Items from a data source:
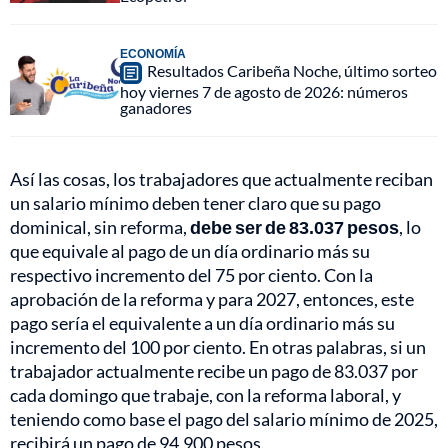
ECONOMÍA
Resultados Caribeña Noche, último sorteo
hoy viernes 7 de agosto de 2026: números
ganadores
Así las cosas, los trabajadores que actualmente reciban
un salario mínimo deben tener claro que su pago
dominical, sin reforma,
debe ser de 83.037 pesos
, lo
que equivale al pago de un día ordinario más su
respectivo incremento del 75 por ciento. Con la
aprobación de la reforma y para 2027, entonces, este
pago sería el equivalente a un día ordinario más su
incremento del 100 por ciento. En otras palabras, si un
trabajador actualmente recibe un pago de 83.037 por
cada domingo que trabaje, con la reforma laboral, y
teniendo como base el pago del salario mínimo de 2025,
recibirá un pago de 94.900 pesos.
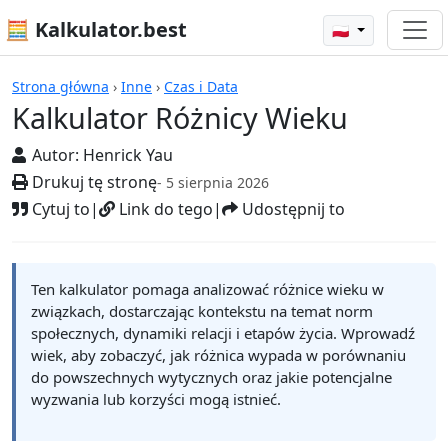
🧮 Kalkulator.best
🇵🇱
Kalkulatory
Strona główna
›
Inne
›
Czas i Data
Kalkulator Różnicy Wieku
Autor:
Henrick Yau
Drukuj tę stronę
- 5 sierpnia 2026
Cytuj to
|
Link do tego
|
Udostępnij to
Ten kalkulator pomaga analizować różnice wieku w
związkach, dostarczając kontekstu na temat norm
społecznych, dynamiki relacji i etapów życia. Wprowadź
wiek, aby zobaczyć, jak różnica wypada w porównaniu
do powszechnych wytycznych oraz jakie potencjalne
wyzwania lub korzyści mogą istnieć.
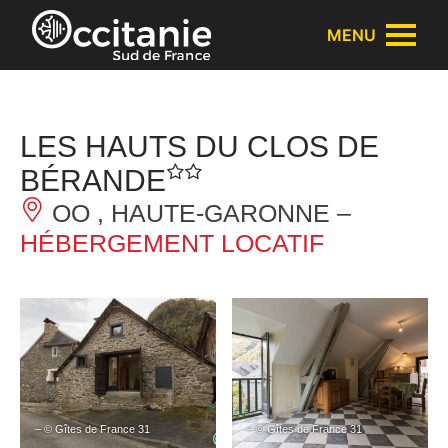
Panneau de gestion des cookies
MENU
LES HAUTS DU CLOS DE
BÉRANDE
OO , HAUTE-GARONNE –
HÉBERGEMENT LOCATIF
– © Gîtes de France 31
– © Gîtes de France 31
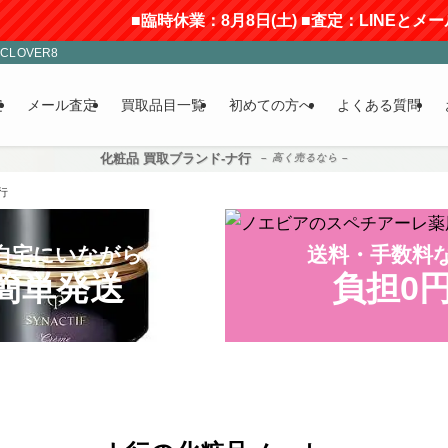
■臨時休業：8月8日(土) ■査定：LINEとメールのみ受付(
LOVER8
定
メール査定
買取品目一覧
初めての方へ
よくある質問
化粧品 買取ブランド-ナ行
– 高く売るなら –
行
自宅にいながら
送料・手数料
簡単発送
負担0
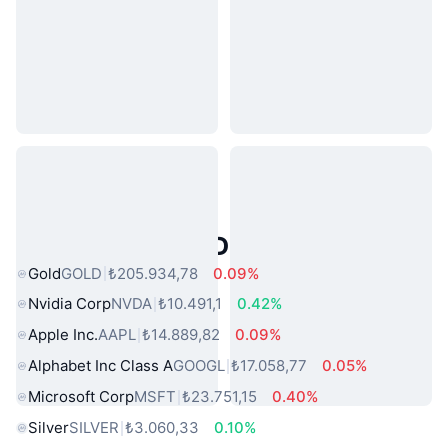
Popüler Gerçek Dünya Varlıkları
Gold
GOLD
₺205.934,78
0.09%
Nvidia Corp
NVDA
₺10.491,1
0.42%
Apple Inc.
AAPL
₺14.889,82
0.09%
Alphabet Inc Class A
GOOGL
₺17.058,77
0.05%
Microsoft Corp
MSFT
₺23.751,15
0.40%
Silver
SILVER
₺3.060,33
0.10%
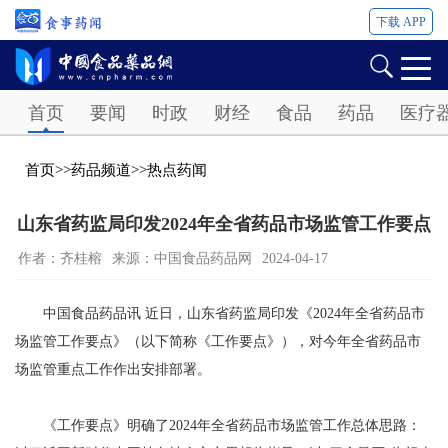
下载 APP
Password
首页
要闻
时政
财经
食品
药品
医疗
首页
>>
药品频道
>>
热点药闻
山东省药监局印发2024年全省药品市场监管工作要点
作者：齐桂榕
来源：中国食品药品网
2024-04-17
中国食品药品讯 近日，山东省药监局印发《2024年全省药品市
场监管工作要点》（以下简称《工作要点》），对今年全省药品市
场监管重点工作作出安排部署。
《工作要点》明确了2024年全省药品市场监管工作总体思路：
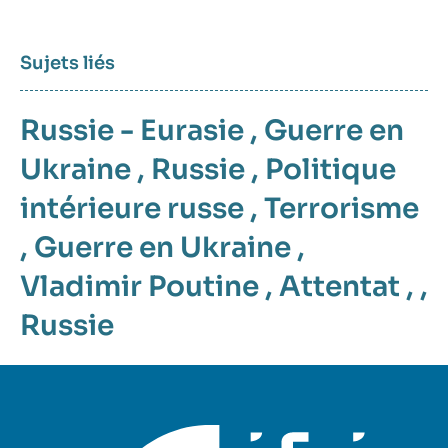
Sujets liés
Russie - Eurasie
,
Guerre en
Ukraine
,
Russie
,
Politique
intérieure russe
,
Terrorisme
,
Guerre en Ukraine
,
Vladimir Poutine
,
Attentat
, ,
Russie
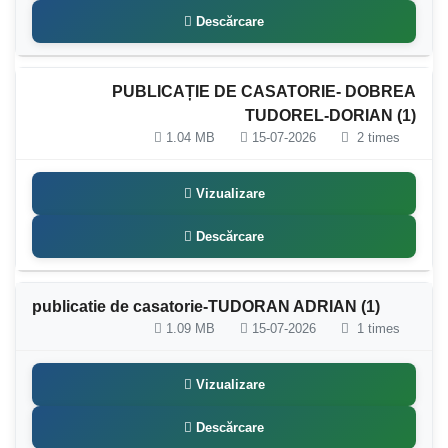
Descărcare
PUBLICAȚIE DE CASATORIE- DOBREA
TUDOREL-DORIAN (1)
1.04 MB
15-07-2026
2 times
Vizualizare
Descărcare
publicatie de casatorie-TUDORAN ADRIAN (1)
1.09 MB
15-07-2026
1 times
Vizualizare
Descărcare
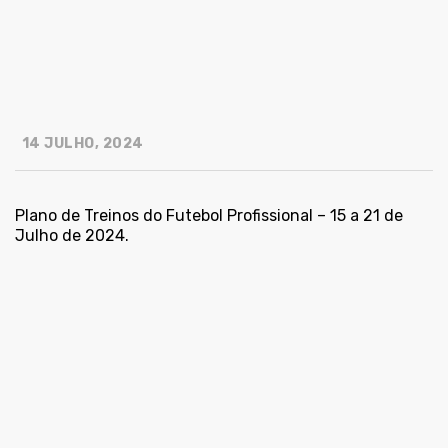
14 JULHO, 2024
Plano de Treinos do Futebol Profissional – 15 a 21 de
Julho de 2024.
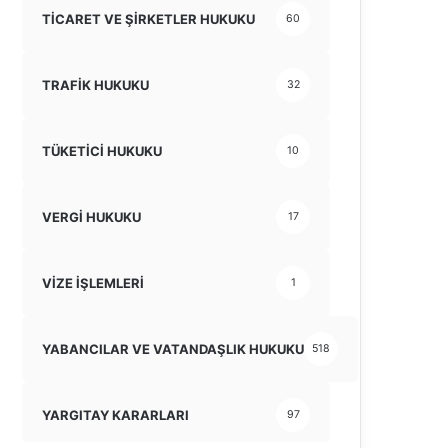
TİCARET VE ŞİRKETLER HUKUKU
60
TRAFİK HUKUKU
32
TÜKETİCİ HUKUKU
10
VERGİ HUKUKU
17
VİZE İŞLEMLERİ
1
YABANCILAR VE VATANDAŞLIK HUKUKU
518
YARGITAY KARARLARI
97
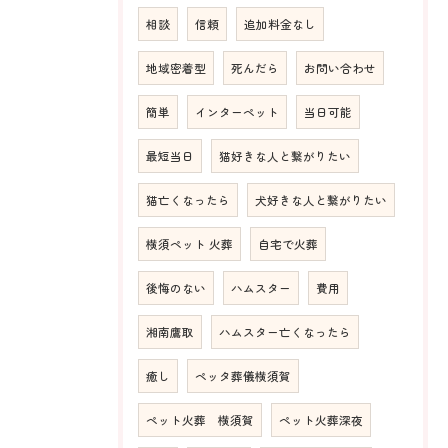
相談
信頼
追加料金なし
地域密着型
死んだら
お問い合わせ
簡単
インターペット
当日可能
最短当日
猫好きな人と繋がりたい
猫亡くなったら
犬好きな人と繋がりたい
横須ペット 火葬
自宅で火葬
後悔のない
ハムスター
費用
湘南鷹取
ハムスター亡くなったら
癒し
ペッタ葬儀横須賀
ペット火葬 横須賀
ペット火葬深夜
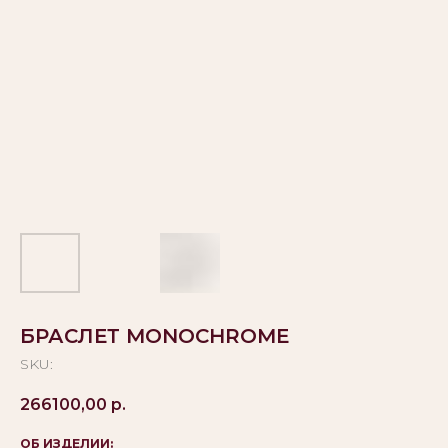
БРАСЛЕТ MONOCHROME
SKU:
266100,00
р.
ОБ ИЗДЕЛИИ:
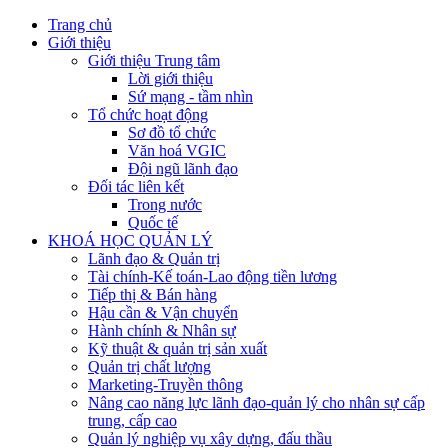
Trang chủ
Giới thiệu
Giới thiệu Trung tâm
Lời giới thiệu
Sứ mạng - tầm nhìn
Tổ chức hoạt động
Sơ đồ tổ chức
Văn hoá VGIC
Đội ngũ lãnh đạo
Đối tác liên kết
Trong nước
Quốc tế
KHOÁ HỌC QUẢN LÝ
Lãnh đạo & Quản trị
Tài chính-Kế toán-Lao động tiền lương
Tiếp thị & Bán hàng
Hậu cần & Vận chuyển
Hành chính & Nhân sự
Kỹ thuật & quản trị sản xuất
Quản trị chất lượng
Marketing-Truyền thông
Nâng cao năng lực lãnh đạo-quản lý cho nhân sự cấp
trung, cấp cao
Quản lý nghiệp vụ xây dựng, đấu thầu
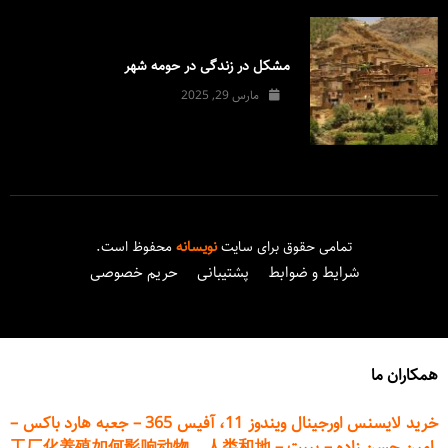
مشکل در زندگی در حومه شهر
مارس 29, 2025
تمامی حقوق برای سایت
نویسانه
محفوظ است.
شرایط و ضوابط
پشتیبانی
حریم خصوصی
همکاران ما
خرید لایسنس اورجینال ویندوز 11، آفیس 365
–
جعبه هارد باکس
–
امین حسن زاده
–
پیپت
–
工厂化养殖如何影响动物、人类和地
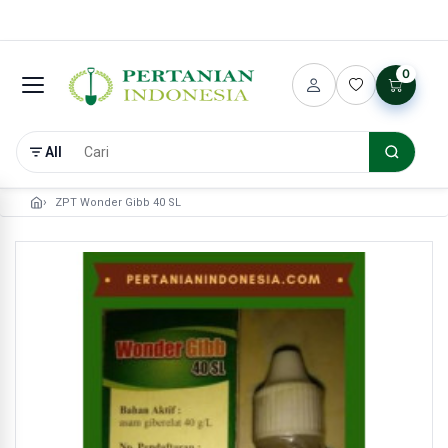
0
All
ZPT Wonder Gibb 40 SL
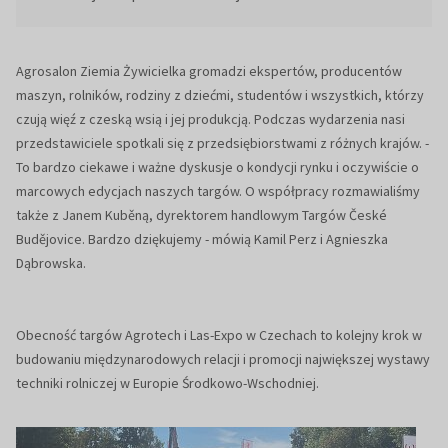
Agrosalon Ziemia Żywicielka gromadzi ekspertów, producentów
maszyn, rolników, rodziny z dziećmi, studentów i wszystkich, którzy
czują więź z czeską wsią i jej produkcją. Podczas wydarzenia nasi
przedstawiciele spotkali się z przedsiębiorstwami z różnych krajów. -
To bardzo ciekawe i ważne dyskusje o kondycji rynku i oczywiście o
marcowych edycjach naszych targów. O współpracy rozmawialiśmy
także z Janem Kuběną, dyrektorem handlowym Targów České
Budějovice. Bardzo dziękujemy - mówią Kamil Perz i Agnieszka
Dąbrowska.
Obecność targów Agrotech i Las-Expo w Czechach to kolejny krok w
budowaniu międzynarodowych relacji i promocji największej wystawy
techniki rolniczej w Europie Środkowo-Wschodniej.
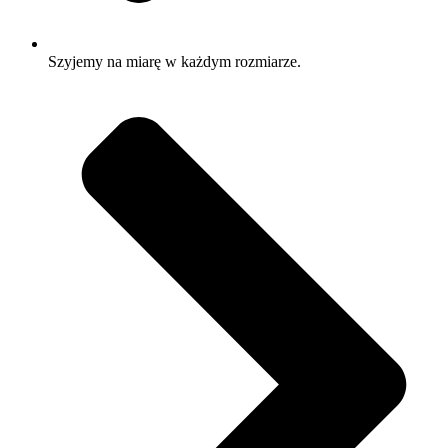
Szyjemy na miarę w każdym rozmiarze.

▸ Work task: Which lines of the data contain "HUKUKU"? Copy them all.

▸ Answer for the task:
TİCARET VE ŞİRKETLER HUKUKU
TRAFİK HUKUKU
TÜKETİCİ HUKUKU
VERGİ HUKUKU
YABANCILAR VE VATANDAŞLIK HUKUKU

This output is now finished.